Can Blizzard buy back enough shares to get rid of Activision?

Ah the majority shareholder question rears it’s head again.

The real issue is the fact the Market Cap is nowhere near what would be needed to have a controlling share of ATVI. Market cap is equal to the share price X the number of outstanding shares.

Market Cap is currently $35.56 billion while my estimate for a controlling share of ATVI is $57 billion (aka %51 of all shares). Meaning that at some stage you would need to convince those who have the shares you need to sell back to.

The Cliff Notes version is that Activision merged with Vivendi’s video game division to form ActiBlizz. In exchange, Vivendi got slightly more than 50% of ActiBlizz shares and controlling interest in ActiBlizz. Then for corporate reasons, Vivendi sold off its ActiBlizz shares for cash over the years.

So even if it might be a stretch, Blizzard Entertainment lost its ‘protector’ when Vivendi dumped its shares. In this timeline, Activision’s original rulers rule.

It wasn’t Activision that purchased Activision and Blizzard. It was a Investor group lead by Bobby Kotick. Renaming the company Activision Blizzard.

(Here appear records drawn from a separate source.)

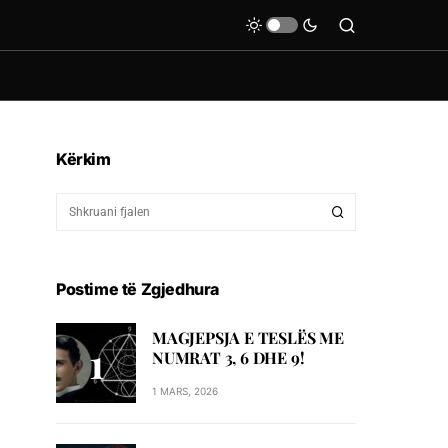
Kërkim
Postime të Zgjedhura
MAGJEPSJA E TESLËS ME
NUMRAT 3, 6 DHE 9!
1 MARS, 2026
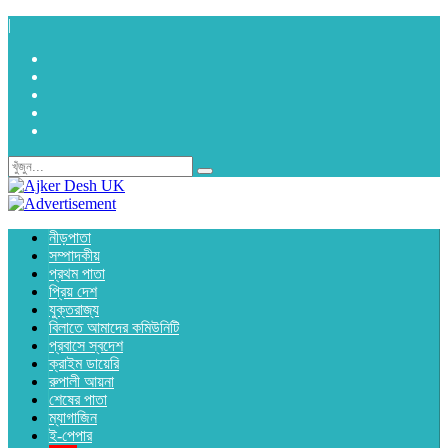
|
নীড়পাতা
সম্পাদকীয়
প্রথম পাতা
প্রিয় দেশ
যুক্তরাজ্য
বিলাতে আমাদের কমিউনিটি
প্রবাসে স্বদেশ
ক্রাইম ডায়েরি
রুপালী আয়না
শেষের পাতা
ম্যাগাজিন
ই-পেপার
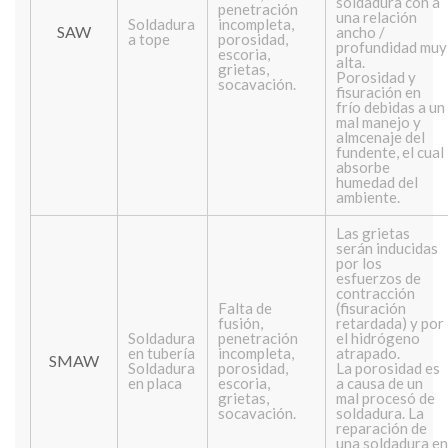
soldadura con a
penetración
una relación
Soldadura
incompleta,
SAW
ancho /
a tope
porosidad,
profundidad muy
escoria,
alta.
grietas,
Porosidad y
socavación.
fisuración en
frío debidas a un
mal manejo y
almcenaje del
fundente, el cual
absorbe
humedad del
ambiente.
Las grietas
serán inducidas
por los
esfuerzos de
contracción
Falta de
(fisuración
fusión,
retardada) y por
Soldadura
penetración
el hidrógeno
en tubería
incompleta,
atrapado.
SMAW
Soldadura
porosidad,
La porosidad es
en placa
escoria,
a causa de un
grietas,
mal procesó de
socavación.
soldadura. La
reparación de
una soldadura en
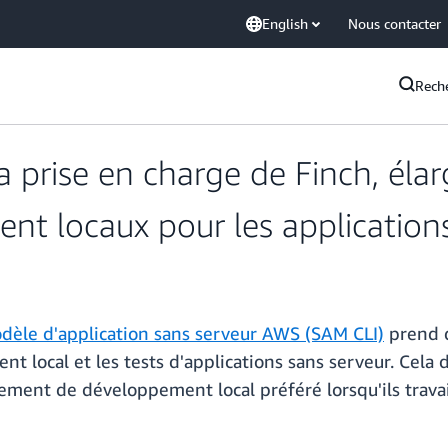
English
Nous contacter
Rech
 prise en charge de Finch, élarg
nt locaux pour les application
èle d'application sans serveur AWS (SAM CLI)
prend 
nt local et les tests d'applications sans serveur. Cel
nement de développement local préféré lorsqu'ils travai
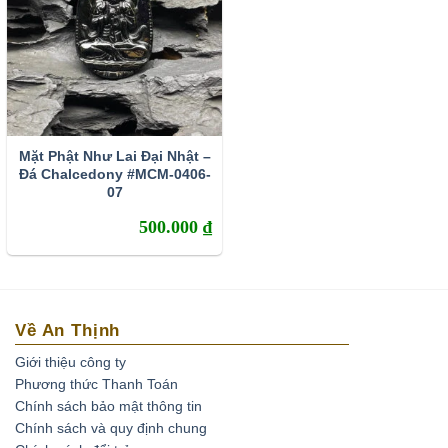
Mặt Phật Như Lai Đại Nhật –
Đá Chalcedony #MCM-0406-
07
500.000
₫
Về An Thịnh
Giới thiệu công ty
Phương thức Thanh Toán
Chính sách bảo mật thông tin
Chính sách và quy định chung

Just guessing but Vivendi made more than 1,000% return on its Blizzard Entertainment investment. Emphasis on “more than.” Better to be lucky than good, eh?

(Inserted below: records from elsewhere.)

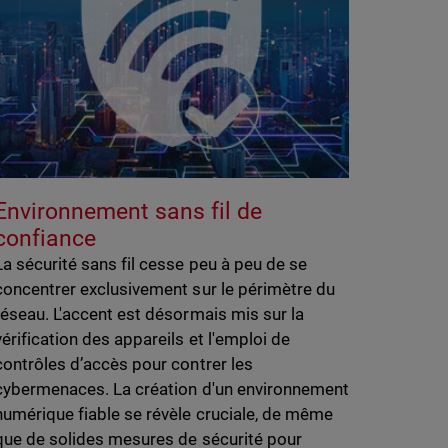
Environnement sans fil de
confiance
La sécurité sans fil cesse peu à peu de se
concentrer exclusivement sur le périmètre du
réseau. L'accent est désormais mis sur la
vérification des appareils et l'emploi de
contrôles d’accès pour contrer les
cybermenaces. La création d'un environnement
numérique fiable se révèle cruciale, de même
que de solides mesures de sécurité pour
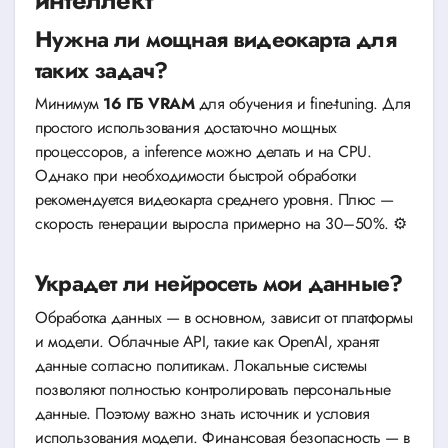
интеллект
Нужна ли мощная видеокарта для
таких задач?
Минимум
16 ГБ VRAM
для обучения и fine-tuning. Для
простого использования достаточно мощных
процессоров, а inference можно делать и на CPU.
Однако при необходимости быстрой обработки
рекомендуется видеокарта среднего уровня. Плюс —
скорость генерации выросла примерно на 30–50%. ⚙️
Украдет ли нейросеть мои данные?
Обработка данных — в основном, зависит от платформы
и модели. Облачные API, такие как OpenAI, хранят
данные согласно политикам. Локальные системы
позволяют полностью контролировать персональные
данные. Поэтому важно знать источник и условия
использования модели. Финансовая безопасность — в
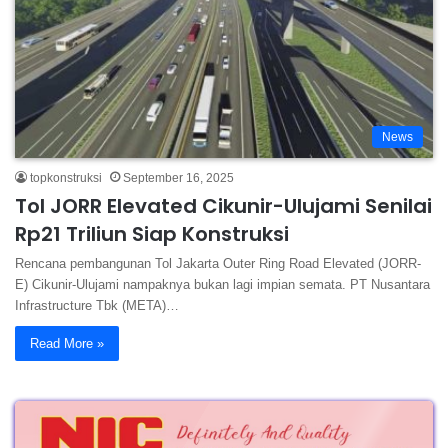
News
topkonstruksi
September 16, 2025
Tol JORR Elevated Cikunir-Ulujami Senilai
Rp21 Triliun Siap Konstruksi
Rencana pembangunan Tol Jakarta Outer Ring Road Elevated (JORR-
E) Cikunir-Ulujami nampaknya bukan lagi impian semata. PT Nusantara
Infrastructure Tbk (META)…
Read More »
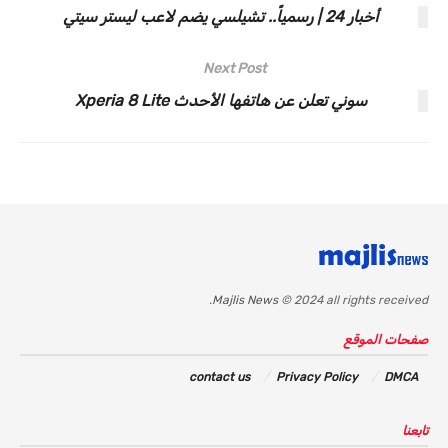
أخبار 24 | رسمياً.. تشيلسي يضم لاعب ليستر سيتي
Next Post
سوني تعلن عن هاتفها الأحدث Xperia 8 Lite
Majlis News
© 2024 all rights received.
صفحات الموقع
contact us
Privacy Policy
DMCA
تابعنا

It was renamed Activision Blizzard by Vivendi when they forced the merger.

Must be 10 characters. Still no.

Sure bobby Kotick and Brian Kelly own 24% of the company. While most of the investor group has sold their shares to the public.

Must be 10 characters. No.

More misinformation here.

In 2000 Activision created their own holding company “Activision Inc” under which was Activision Publishing (the arm that does the games). Activision is defined in the merger documents as “Activision Inc” (the holding company).

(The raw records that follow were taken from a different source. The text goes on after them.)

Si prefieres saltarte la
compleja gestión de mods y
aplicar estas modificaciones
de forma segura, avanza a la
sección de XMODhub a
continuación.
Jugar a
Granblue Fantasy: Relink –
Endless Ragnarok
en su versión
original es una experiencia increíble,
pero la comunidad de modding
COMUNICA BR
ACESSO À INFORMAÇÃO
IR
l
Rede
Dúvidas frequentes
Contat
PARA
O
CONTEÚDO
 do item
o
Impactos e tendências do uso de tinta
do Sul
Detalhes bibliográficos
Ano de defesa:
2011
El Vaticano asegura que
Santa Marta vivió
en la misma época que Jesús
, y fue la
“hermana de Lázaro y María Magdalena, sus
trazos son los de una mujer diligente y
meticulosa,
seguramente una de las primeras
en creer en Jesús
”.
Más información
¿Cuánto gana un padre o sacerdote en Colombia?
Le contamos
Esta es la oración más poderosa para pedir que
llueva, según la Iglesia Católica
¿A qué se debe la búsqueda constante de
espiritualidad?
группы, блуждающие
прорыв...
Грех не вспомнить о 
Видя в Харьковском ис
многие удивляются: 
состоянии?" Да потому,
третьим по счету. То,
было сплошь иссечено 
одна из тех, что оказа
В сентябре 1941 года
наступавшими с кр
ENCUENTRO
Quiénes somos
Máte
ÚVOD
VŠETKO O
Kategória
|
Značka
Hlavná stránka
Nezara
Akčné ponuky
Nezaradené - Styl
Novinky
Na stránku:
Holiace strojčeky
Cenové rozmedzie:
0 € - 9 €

Then in July 2008 Activision Inc merged with Vivendi Games (a division of Vivendi). The new company was named Activision Blizzard to reflect “the significant brand recognition, employee headcount and profit contribution that Blizzard will make to the combined organization

On July 25th 2013 Activision Blizzard announced they were buying back 429 million and million ASAC II LP, an investment vehicle led by Activision Blizzard CEO Bobby Kotick and Co-Chairman Brian Kelly, to which they have personally committed $100 million combined, separately will purchase approximately 172 million shares.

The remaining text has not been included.